Below are the records; count the lines in which "Seruci" occurs and report only that number.

--- Task material Enclosed Below ---

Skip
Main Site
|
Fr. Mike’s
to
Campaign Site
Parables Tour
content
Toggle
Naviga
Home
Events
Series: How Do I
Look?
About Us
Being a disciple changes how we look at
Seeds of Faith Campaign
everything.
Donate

--- End of Enclosed Task material ---
--- Task material Enclosed Below ---

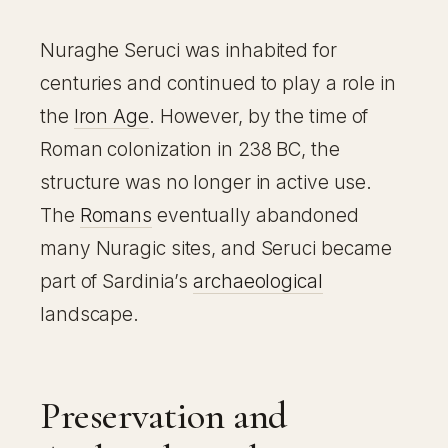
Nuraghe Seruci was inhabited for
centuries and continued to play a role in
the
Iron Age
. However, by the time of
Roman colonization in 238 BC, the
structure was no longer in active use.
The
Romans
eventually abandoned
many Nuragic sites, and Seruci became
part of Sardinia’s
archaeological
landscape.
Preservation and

--- End of Enclosed Task material ---

▶ **Result below**
2